Judges have knocked back the appeal of a former Malmsbury Youth Justice Centre worker who argued his employer was responsible for the injury he suffered while dealing with an inmate.
The man was working at the centre in May 2013 when, during a 'code black' incident, he was directed by the officer in charge to escort an inmate back to his room.
The inmate kicked the worker's knee and ruptured his anterior cruciate ligament, which necessitated surgery.
The worker subsequently sued the Department of Human Services for damages, claiming it was negligent and had breached its statutory duty.
But in 2016 a jury found this was not the case, and the worker was ordered to pay the department's legal costs.
Earlier this year, the man took the matter to the Court of Appeal and argued that the jury's verdicts went against the evidence.
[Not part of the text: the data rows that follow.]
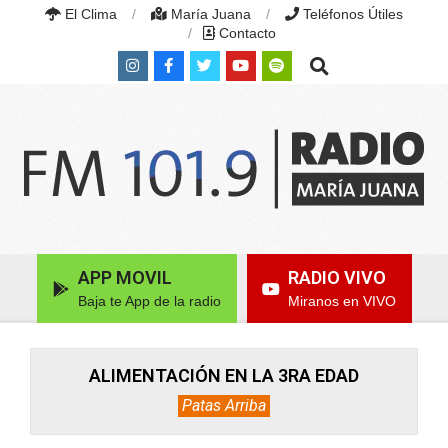
Skip
El Clima
María Juana
Teléfonos Útiles
to
Contacto
content
Search
RADIO
MARÍA
Primary
APP MOVIL
RADIO VIVO
JUANA
Navigation
|
Baja te App de la radio
Miranos en VIVO
Menu
FM
101.9
MHZ
|
ALIMENTACIÓN EN LA 3RA EDAD
MARÍA
Patas Arriba
JUANA,
SANTA
FE,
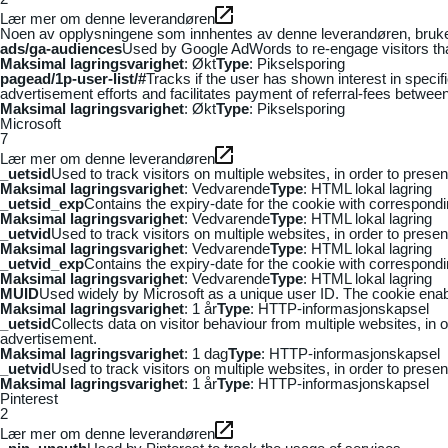
Lær mer om denne leverandøren
Noen av opplysningene som innhentes av denne leverandøren, brukes t
ads/ga-audiences
Used by Google AdWords to re-engage visitors that
Maksimal lagringsvarighet
: Økt
Type
: Pikselsporing
pagead/1p-user-list/#
Tracks if the user has shown interest in speci
advertisement efforts and facilitates payment of referral-fees betwee
Maksimal lagringsvarighet
: Økt
Type
: Pikselsporing
Microsoft
7
Lær mer om denne leverandøren
_uetsid
Used to track visitors on multiple websites, in order to prese
Maksimal lagringsvarighet
: Vedvarende
Type
: HTML lokal lagring
_uetsid_exp
Contains the expiry-date for the cookie with correspond
Maksimal lagringsvarighet
: Vedvarende
Type
: HTML lokal lagring
_uetvid
Used to track visitors on multiple websites, in order to prese
Maksimal lagringsvarighet
: Vedvarende
Type
: HTML lokal lagring
_uetvid_exp
Contains the expiry-date for the cookie with correspond
Maksimal lagringsvarighet
: Vedvarende
Type
: HTML lokal lagring
MUID
Used widely by Microsoft as a unique user ID. The cookie ena
Maksimal lagringsvarighet
: 1 år
Type
: HTTP-informasjonskapsel
_uetsid
Collects data on visitor behaviour from multiple websites, in
advertisement.
Maksimal lagringsvarighet
: 1 dag
Type
: HTTP-informasjonskapsel
_uetvid
Used to track visitors on multiple websites, in order to prese
Maksimal lagringsvarighet
: 1 år
Type
: HTTP-informasjonskapsel
Pinterest
2
Lær mer om denne leverandøren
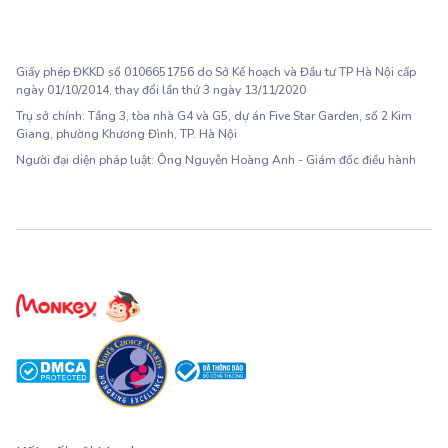
1900 63 60 52
Giấy phép ĐKKD số 0106651756 do Sở Kế hoạch và Đầu tư TP Hà Nội cấp
ngày 01/10/2014, thay đổi lần thứ 3 ngày 13/11/2020
Trụ sở chính: Tầng 3, tòa nhà G4 và G5, dự án Five Star Garden, số 2 Kim
Giang, phường Khương Đình, TP. Hà Nội
Người đại diện pháp luật: Ông Nguyễn Hoàng Anh - Giám đốc điều hành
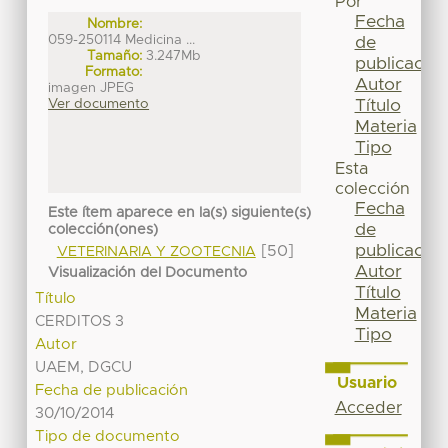
Por
Fecha
Nombre:
059-250114 Medicina ...
de
Tamaño:
3.247Mb
publicación
Formato:
Autor
imagen JPEG
Título
Ver documento
Materia
Tipo
Esta
colección
Fecha
Este ítem aparece en la(s) siguiente(s)
de
colección(ones)
publicación
[50]
VETERINARIA Y ZOOTECNIA
Autor
Visualización del Documento
Título
Título
Materia
CERDITOS 3
Tipo
Autor
UAEM, DGCU
Usuario
Fecha de publicación
Acceder
30/10/2014
Tipo de documento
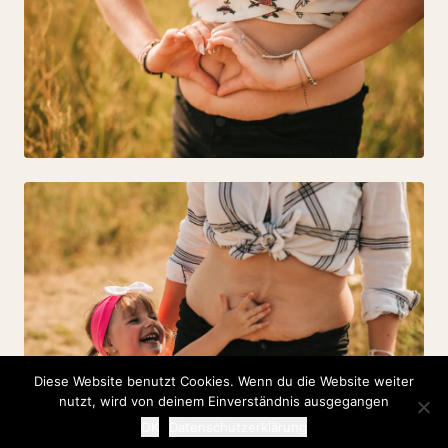
Diese Website benutzt Cookies. Wenn du die Website weiter
nutzt, wird von deinem Einverständnis ausgegangen
OK
Datenschutzerklärung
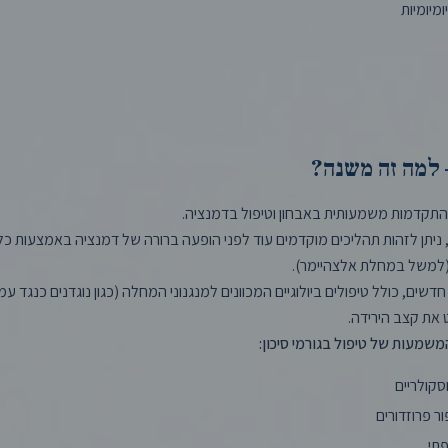
מיומיות
 למה זה משנה?
התקדמות משמעותית באבחון וטיפול בדמנציה.
 ניתן לזהות תהליכים מוקדמים עוד לפני הופעה ברורה של דמנציה באמצעות כלי
(למשל במחלת אלצהיימר).
חדשים, כולל טיפולים ביולוגיים המכוונים למנגנוני המחלה (כגון נוגדנים כנגד עמי
את קצב הירידה.
שמעות של טיפול בגורמי סיכון:
וסקולריים
ר פרוזדורים
תי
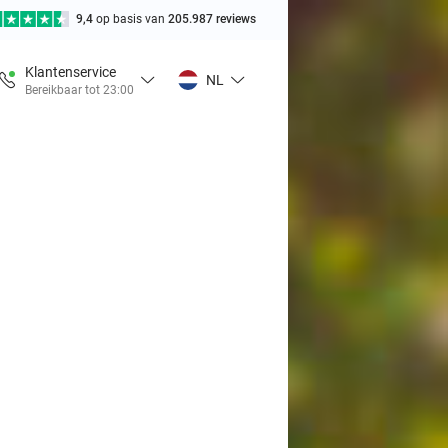
9,4
op basis van
205.987 reviews
Klantenservice
NL
Bereikbaar tot 23:00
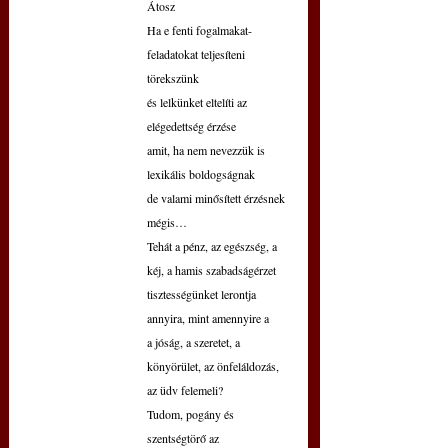
Átosz
Ha e fenti fogalmakat-
feladatokat teljesíteni 
törekszünk
és lelkünket eltelíti az 
elégedettség érzése
amit, ha nem nevezzük is 
lexikális boldogságnak
de valami minősített érzésnek 
mégis…
Tehát a pénz, az egészség, a 
kéj, a hamis szabadságérzet
tisztességünket lerontja 
annyira, mint amennyire a
a jóság, a szeretet, a 
könyörület, az önfeláldozás, 
az üdv felemeli?
Tudom, pogány és 
szentségtörő az 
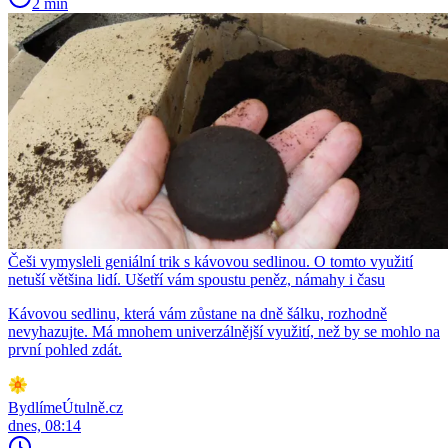
2 min
Češi vymysleli geniální trik s kávovou sedlinou. O tomto využití
netuší většina lidí. Ušetří vám spoustu peněz, námahy i času
Kávovou sedlinu, která vám zůstane na dně šálku, rozhodně
nevyhazujte. Má mnohem univerzálnější využití, než by se mohlo na
první pohled zdát.
BydlímeÚtulně.cz
dnes, 08:14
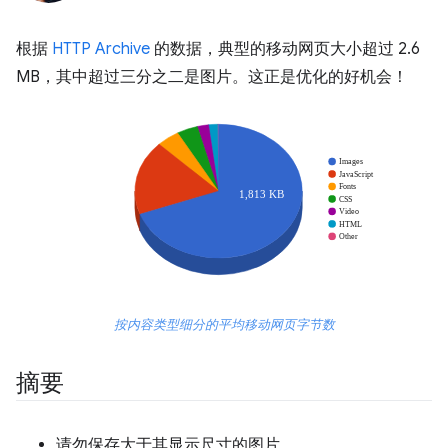
根据
HTTP Archive
的数据，典型的移动网页大小超过 2.6
MB，其中超过三分之二是图片。这正是优化的好机会！
按内容类型细分的平均移动网页字节数
摘要
请勿保存大于其显示尺寸的图片。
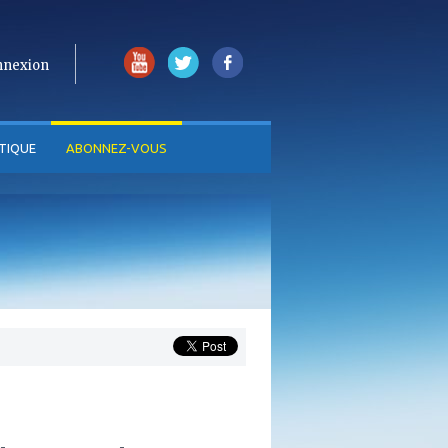
nnexion
TIQUE
ABONNEZ-VOUS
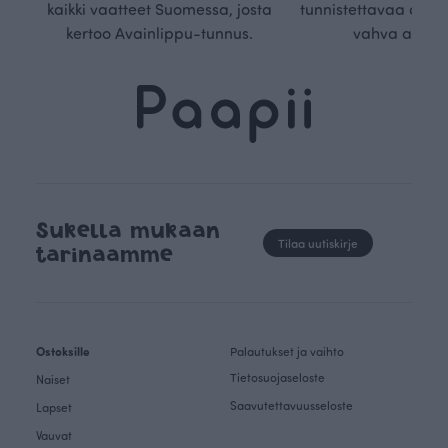
kaikki vaatteet Suomessa, josta
tunnistettavaa desig
kertoo Avainlippu-tunnus.
vahva arvop
Sukella mukaan
Tilaa uutiskirje
tarinaamme
Ostoksille
Palautukset ja vaihto
Tietosuojaseloste
Naiset
Saavutettavuusseloste
Lapset
Vauvat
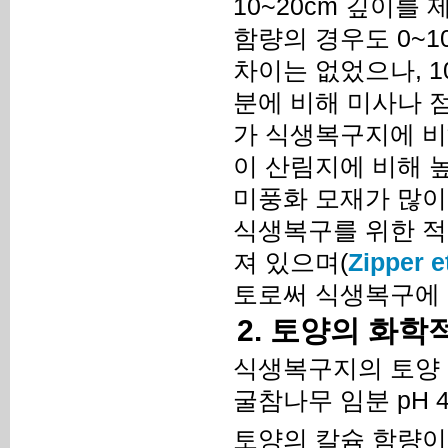
10~20cm 깊이를
함량의 경우도 0~1
차이는 없었으나, 10
분에 비해 미사나 
가 식생복구지에 비
이 산림지에 비해 
미풍화 모재가 많이
식생복구를 위한 적
져 있으며(
Zipper et
토로써 식생복구에
2. 토양의 화학
식생복구지의 토양 pH는
굴참나무 임분 pH 4
토양의 칼슘 함량이 산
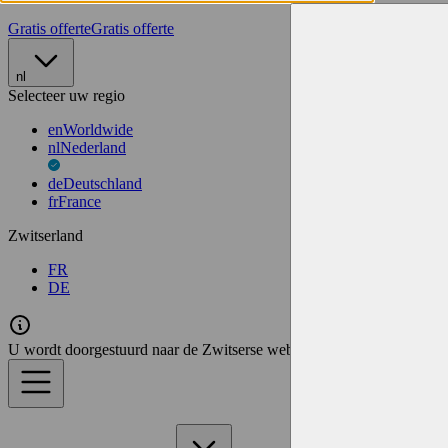
Gratis offerte
Gratis offerte
nl
Selecteer uw regio
en
Worldwide
nl
Nederland
de
Deutschland
fr
France
Zwitserland
FR
DE
U wordt doorgestuurd naar de Zwitserse website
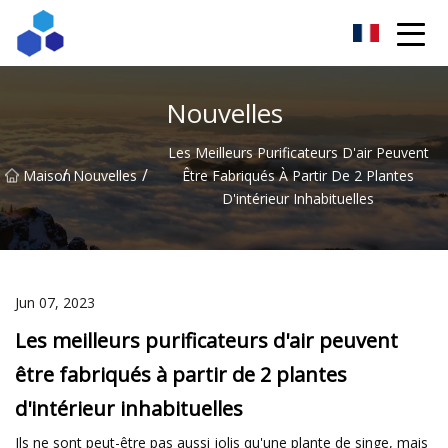
Résultats ingénieux du Sichuan Co., Ltd
Nouvelles
Les Meilleurs Purificateurs D'air Peuvent
/
/
Maison
Nouvelles
Être Fabriqués À Partir De 2 Plantes
D'intérieur Inhabituelles
Jun 07, 2023
Les meilleurs purificateurs d'air peuvent
être fabriqués à partir de 2 plantes
d'intérieur inhabituelles
Ils ne sont peut-être pas aussi jolis qu'une plante de singe, mais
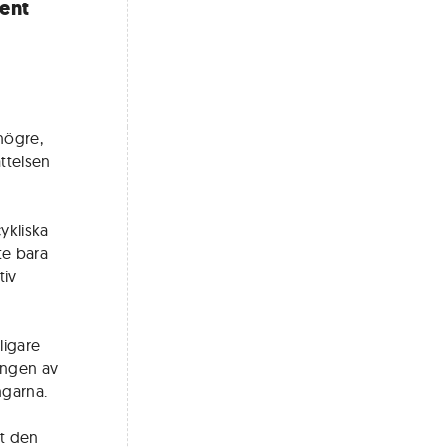
cent
högre,
ttelsen
ykliska
te bara
tiv
ligare
ingen av
ngarna.
tt den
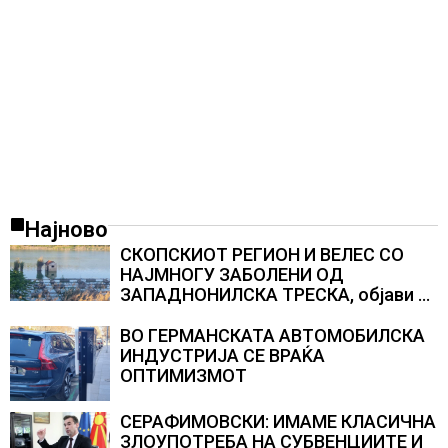
Најново
СКОПСКИОТ РЕГИОН И ВЕЛЕС СО
НАЈМНОГУ ЗАБОЛЕНИ ОД
ЗАПАДНОНИЛСКА ТРЕСКА, објави
министерот за здравство Сашо
Клековски
ВО ГЕРМАНСКАТА АВТОМОБИЛСКА
ИНДУСТРИЈА СЕ ВРАЌА
ОПТИМИЗМОТ
СЕРАФИМОВСКИ: ИМАМЕ КЛАСИЧНА
ЗЛОУПОТРЕБА НА СУБВЕНЦИИТЕ И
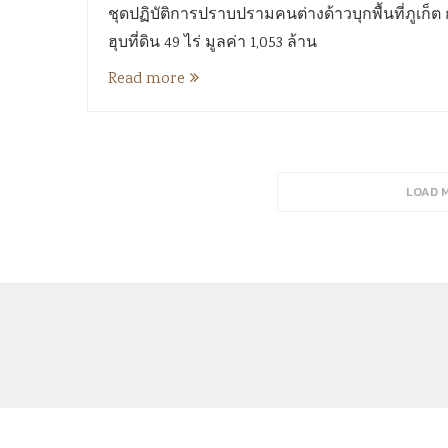
ชุดปฏิบัติการปราบปรามคนต่างด้าวบุกพื้นที่ภูเก็ต กร
ฮุบที่ดิน 49 ไร่ มูลค่า 1,053 ล้าน
Read more
SORRY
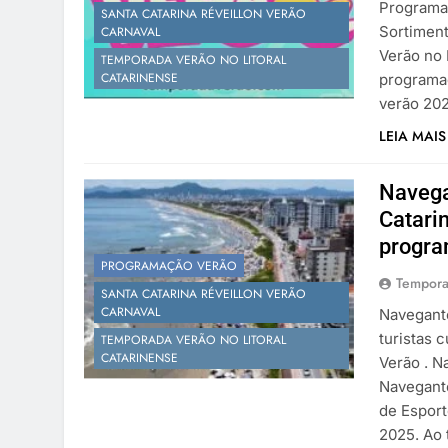
Programaç
SANTA CATARINA RÉVEILLON VERÃO
Sortiment
CARNAVAL
Verão no 
TEMPORADA VERÃO NO LITORAL
CATARINENSE
programaç
verão 202
LEIA MAIS
Navega
Catarin
progr
PROGRAMAÇÃO VERÃO
Tempora
SANTA CATARINA RÉVEILLON VERÃO
CARNAVAL
Navegante
turistas 
TEMPORADA VERÃO NO LITORAL
CATARINENSE
Verão . N
Navegante
de Esport
2025. Ao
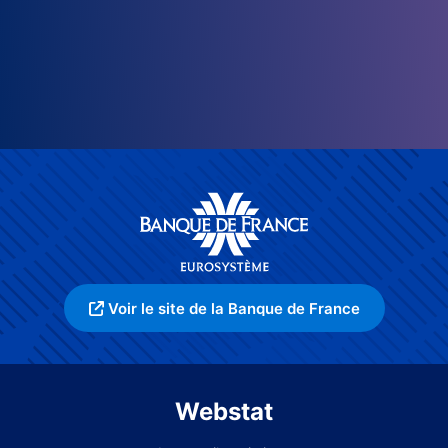
Voir le site de la Banque de France
Webstat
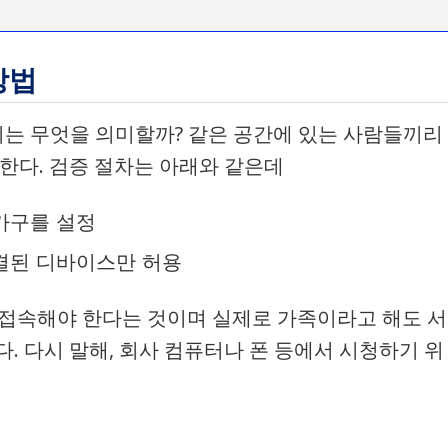
방법
금지는 무엇을 의미할까? 같은 공간에 있는 사람들끼리
말한다. 검증 절차는 아래와 같은데
가구를 설정
연결된 디바이스만 허용
를 접속해야 한다는 것이며 실제로 가족이라고 해도 서
. 다시 말해, 회사 컴퓨터나 폰 등에서 시청하기 위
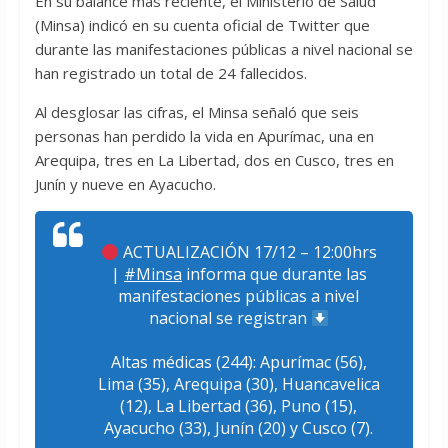
En su balance más reciente, el Ministerio de Salud
(Minsa) indicó en su cuenta oficial de Twitter que
durante las manifestaciones públicas a nivel nacional se
han registrado un total de 24 fallecidos.
Al desglosar las cifras, el Minsa señaló que seis
personas han perdido la vida en Apurímac, una en
Arequipa, tres en La Libertad, dos en Cusco, tres en
Junín y nueve en Ayacucho.
ACTUALIZACIÓN 17/12 – 12:00hrs
|
#Minsa
informa que durante las
manifestaciones públicas a nivel
nacional se registran
Altas médicas (244): Apurímac (56),
Lima (35), Arequipa (30), Huancavelica
(12), La Libertad (36), Puno (15),
Ayacucho (33), Junín (20) y Cusco (7).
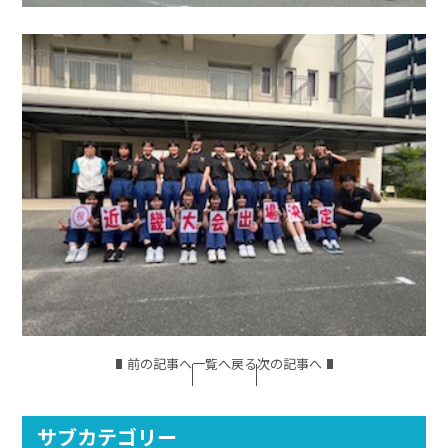
前の記事へ
一覧へ戻る
次の記事へ
サブカテゴリー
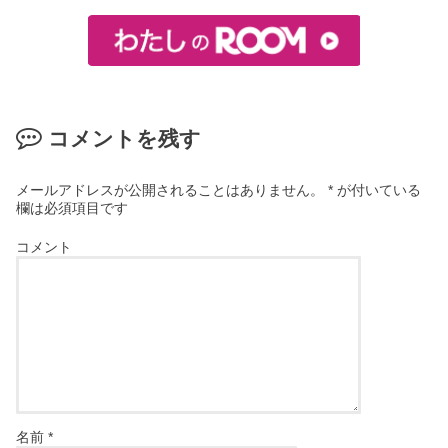
コメントを残す
メールアドレスが公開されることはありません。
*
が付いている
欄は必須項目です
コメント
名前
*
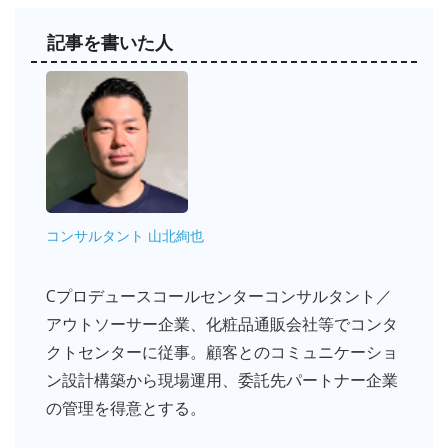
記事を書いた人
コンサルタント 山北絢也
Cプロデュースコールセンターコンサルタント／
アウトソーサー企業、化粧品通販会社等でコンタ
クトセンターに従事。顧客とのコミュニケーショ
ン設計構築から現場運用、委託先パートナー企業
の管理を得意とする。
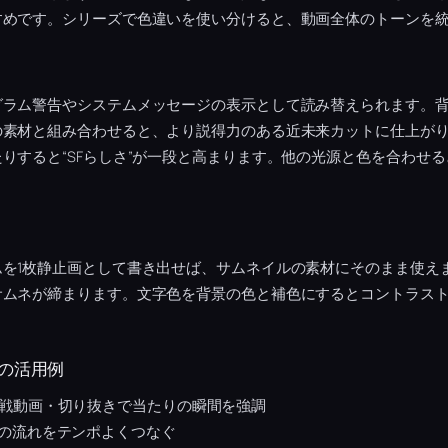
すめです。シリーズで色違いを使い分けると、動画全体のトーンを
グラム警告やシステムメッセージの表示として読み替えられます。
の素材と組み合わせると、より説得力のある近未来カットに仕上が
りすると“SFらしさ”が一段と高まります。他の光源と色を合わせ
ムを1枚静止画として書き出せば、サムネイルの素材にそのまま使え
サムネが締まります。文字色を背景の色と補色にするとコントラス
の活用例
戦動画・切り抜きで当たりの瞬間を強調
の流れをテンポよくつなぐ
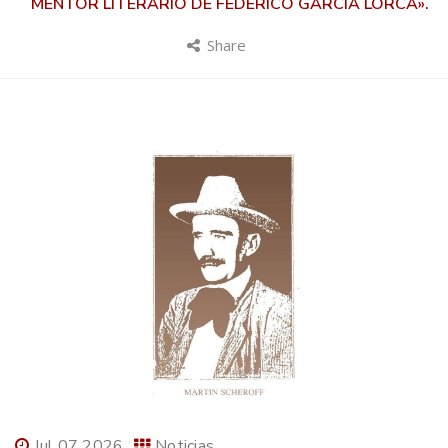
MENTOR LITERARIO DE FEDERICO GARCIA LORCA».
Share
Jul 07 2026
Noticias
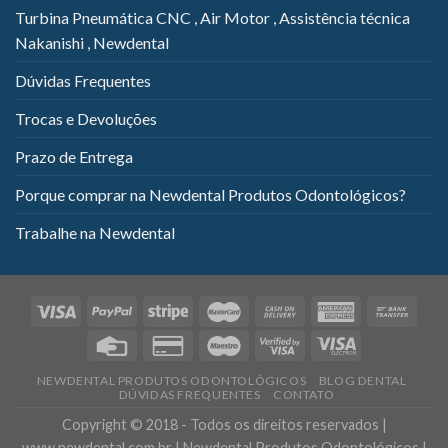
Turbina Pneumática CNC , Air Motor , Assistência técnica
Nakanishi , Newdental
Dúvidas Frequentes
Trocas e Devoluções
Prazo de Entrega
Porque comprar na Newdental Produtos Odontológicos?
Trabalhe na Newdental
NEWDENTAL PRODUTOS ODONTOLÓGICOS
BLOG DENTAL
DÚVIDAS FREQUENTES
CONTATO
Copyright © 2018 - Todos os direitos reservados |
www.newdental.com.br | Newdental Produtos Odontológicos |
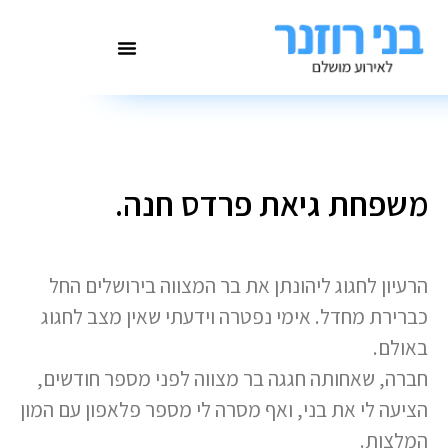
משפחת גיאת פרדס חנה.
הרעיון לחגוג ליהונתן את בר המצווה בירושלים החל
כברירת מחדל. אימי נפטרה וידעתי שאין מצב לחגוג
באולם.
חברה, שאחותה חגגה בר מצווה לפני מספר חודשים,
הציעה לי את בני, ואף מסרה לי מספר פלאפון עם המון
המלצות.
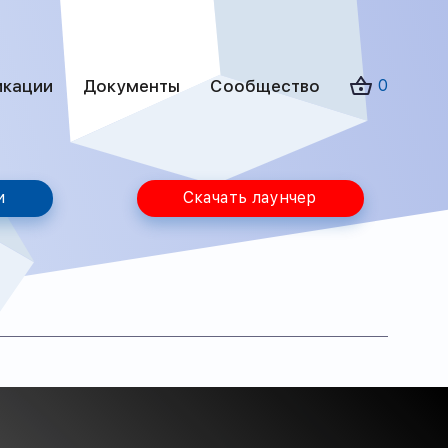
икации
Документы
Сообщество
0
и
Скачать лаунчер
The man alleged the instruction to escort the inmate back to his room was unreasonable, and gave evidence that he asked to sit with the inmate instead, to establish rapport.
Other allegations of negligence included failures on behalf of the department to provide documentation to him or his superior about the inmate's violent propensities, implement a behaviour management plan for the inmate after an earlier incident, implement additional training after that incident, and provide updated safety advice.
The worker also claimed the department breached occupational health and safety laws.
But Justices David Beach, Kim Hargrave and Terence Forrest found the jury, acting reasonably, did not have to find the department negligent.
They ruled that it was open to the jury to find that the inmate's violent inclinations were well-known, even without documentation, and it was reasonable for the officer in charge to order the inmate be escorted to his room.
They said the jury was also entitled to conclude that any procedural failures did not cause the injury.
Justices Beach, Hargrave and Forrest also upheld the jury's verdict in relation to the claim that the department failed its statutory duties.
They determined the jury could reasonably have found that the risk of escorting a violent inmate could not be practically eliminated, and the way in which it was carried out on this occasion - one worker on either arm - was a valid method of reducing risk of injury.